A criminal justice activist is facing murder charges after cops found a dismembered body inside a Bronx apartment — with the accused killer caught on surveillance video disguised in a blonde wig at the scene of the crime, according to witnesses and police sources.
Sheldon Johnson, a 48-year-old staffer for the public law firm Queens Defenders, was being held at the 44th Precinct stationhouse Thursday awaiting arraignment after police made the grisly discovery — a human torso in a blue bin and a head stashed in a freezer in the sixth-floor apartment, sources said.
Neighbors told cops the victim was heard desperately pleading with his killer shortly before two shots rang out in the apartment near Odgen Avenue and West 162nd Street shortly after 8 p.m. on Tuesday, sources and neighbors said.
“Please don’t,” the doomed man was heard saying. “I have a family!”
Investigators were first called to the building on a wellness check after the shots rang out and neighbors reported seeing a stranger coming and going from the apartment with cleaning supplies, the building superintendent said.
“I said, listen, I want to do a welfare check on a tenant because the person who is coming in and out is not the tenant,” the super, who asked not to be identified, told The Post on Wednesday.
He said Johnson carried a blue bin into the apartment at 2 a.m. — and never brought it back out.
“He brought in the bin … I told them why is he bringing in the bin at 2 o’clock in the morning? He’s bringing in a bin so late,” the super said. “We tried to see if he took out the bin. He never took out the bin. I told them, look for a bin. And sure enough, it was there.”
The super also saw the suspect leaving in the victim’s blue Audi and returning in an Uber wearing a blonde wig.
“He is coming in, he is dressing differently, changing his character,” he said. “I said, that’s not normal, he is hiding something.”
He said police made an initial check on the apartment but left without busting the suspect.
“The guy stood there,” the super said. “They took him out and everything. They looked in the apartment, but they didn’t find anything. They apologized, said somebody called, and they have to come.”
He said Johnson then asked to speak with him.
“I went back to the house and a neighbor called and said the guy is looking for me, he wants to talk to me,” he said. “I said, ‘I’m gonna go to him, I’m gonna ask him what he wants, then tell the police what he tells me.’ That was the plan.”

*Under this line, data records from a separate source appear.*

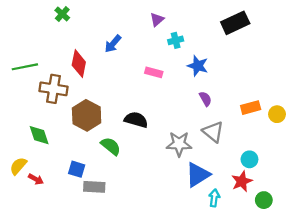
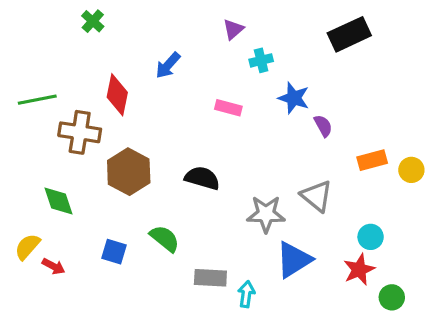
purple semicircle: (205, 99) -> (323, 126), moved
green semicircle: (111, 146) -> (165, 239), moved
gray rectangle: (94, 187) -> (210, 278), moved
cyan arrow: (214, 198) -> (246, 294), moved

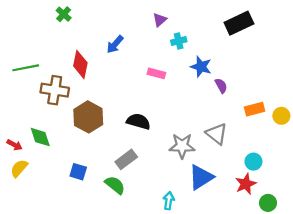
green semicircle: (165, 239) -> (115, 185), moved
red arrow: (54, 266) -> (15, 145), moved
gray rectangle: (210, 278) -> (126, 159), moved, turned -40

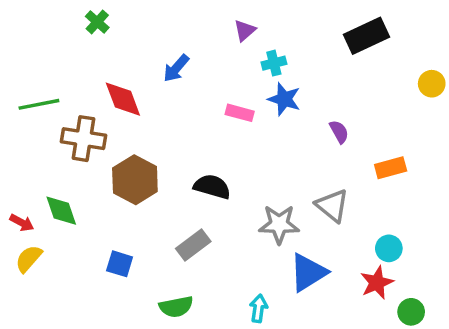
red diamond: (80, 64) -> (123, 99), turned -32
blue star: (201, 67) -> (284, 99), moved
yellow circle: (281, 116) -> (432, 84), moved
green semicircle: (115, 185) -> (176, 307), moved, turned 130

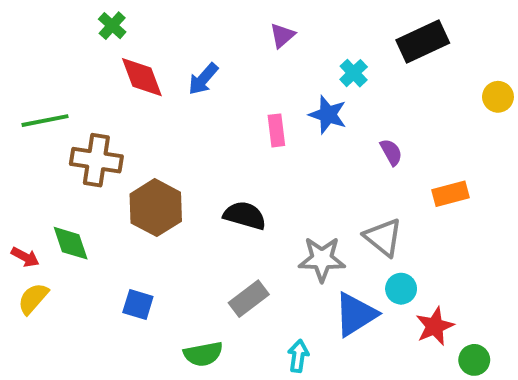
cyan cross: (274, 63) -> (354, 73), moved, turned -30
red diamond: (123, 99) -> (142, 77), moved
pink rectangle: (240, 113) -> (276, 130), turned 68
gray rectangle: (193, 245) -> (249, 299), moved
cyan circle: (389, 248) -> (401, 289), moved

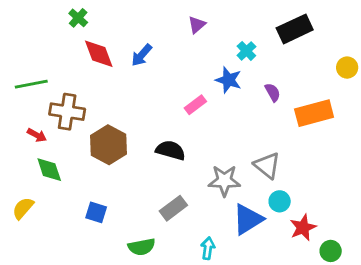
pink rectangle: (276, 130) -> (195, 105), moved, turned 60
purple semicircle: (391, 152) -> (273, 92), moved
orange rectangle: (450, 194) -> (314, 113), moved, size x1.5
red arrow: (25, 257) -> (37, 135), moved

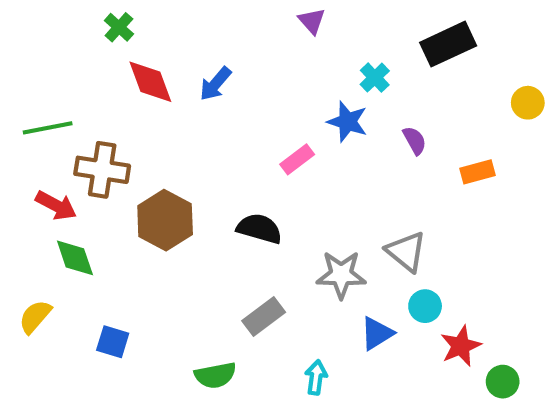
purple triangle: (197, 25) -> (312, 21), moved, turned -30
orange rectangle: (314, 113) -> (477, 172), size x0.6
red arrow: (37, 135) -> (56, 205), size x1.4
blue square: (96, 212) -> (113, 342), moved
blue triangle: (248, 219) -> (377, 333), size x0.7

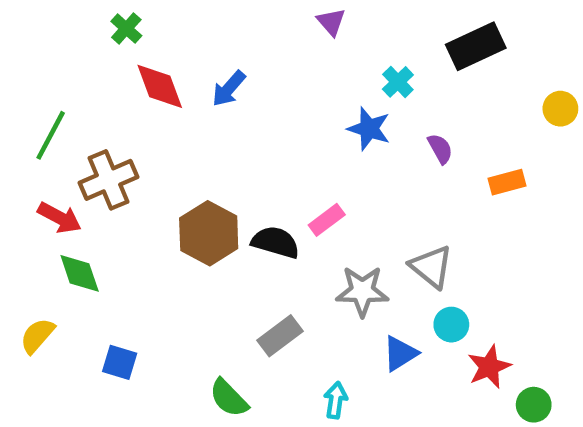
green line: (48, 128) -> (51, 135), turned -51
pink rectangle: (297, 159) -> (327, 220), moved
brown cross: (102, 170) -> (109, 180), turned -32
brown hexagon: (165, 220) -> (209, 233), moved
green semicircle: (215, 375) -> (229, 398), turned 57

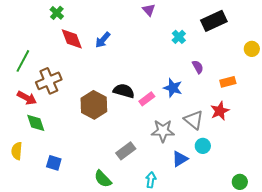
blue star: (369, 129) -> (173, 88), moved
black semicircle: (275, 242) -> (124, 91), moved
yellow semicircle: (37, 336) -> (17, 151), turned -36
red star: (489, 367) -> (220, 111), moved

But before the meeting took place police were back and took Johnson in for questioning.
“If I’d gone, you never know what he was going to do,” the super said. “He was gonna frame me or shoot me or offer me something to get rid of the cameras or something.”
Tenant Jose Marquez told The Post he saw Johnson walking a small dog days before the murder.

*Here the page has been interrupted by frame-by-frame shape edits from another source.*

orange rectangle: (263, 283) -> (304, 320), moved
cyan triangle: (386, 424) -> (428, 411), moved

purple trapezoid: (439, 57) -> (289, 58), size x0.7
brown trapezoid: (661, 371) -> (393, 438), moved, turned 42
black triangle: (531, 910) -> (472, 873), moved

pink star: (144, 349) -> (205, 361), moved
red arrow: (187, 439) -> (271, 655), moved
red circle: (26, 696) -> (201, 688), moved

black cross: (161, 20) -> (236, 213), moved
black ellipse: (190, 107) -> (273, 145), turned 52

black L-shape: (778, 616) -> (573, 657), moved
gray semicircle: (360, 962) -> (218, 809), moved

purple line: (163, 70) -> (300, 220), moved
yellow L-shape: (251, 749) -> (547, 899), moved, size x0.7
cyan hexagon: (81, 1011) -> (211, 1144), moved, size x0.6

“It feels like the devil just crawled through here last night,” Marquez said.
The neighbor described him as “quiet” and a “loner.”
“Sometimes we get fooled with the appearance – well dressed….he looks clean,” Marquez siad. “You are assuming this guy has a professional career – went to work, came back, walked the dog and continued with his personal life.”
Johnson started working as a client advocate at the public defender’s office in Queens sometime after being released from prison in 2019 after serving 20 years for a series of armed robberies in 1999.
In an interview on the Joe Rogan Experience podcast Johnson, who claimed he used to be a member of the Bloods gang, told host Josh Dubin he was arrested and sentenced to a maximum of 50 years for using a gun to rob several men who owed him money for drugs.
But after spending some time in and out of solitary confinement, the convicted felon said he decided to “turn his life around” and got his GED while in prison. Johnson said he also took courses on deep breathing and conflict resolution while in the slammer.
The Queens Defenders office did not immediately respond to a request for comment.
The victim won’t be publicly identified until the family has been notified.
Sources said the fatal dispute may have stemmed from a feud when both men were in prison.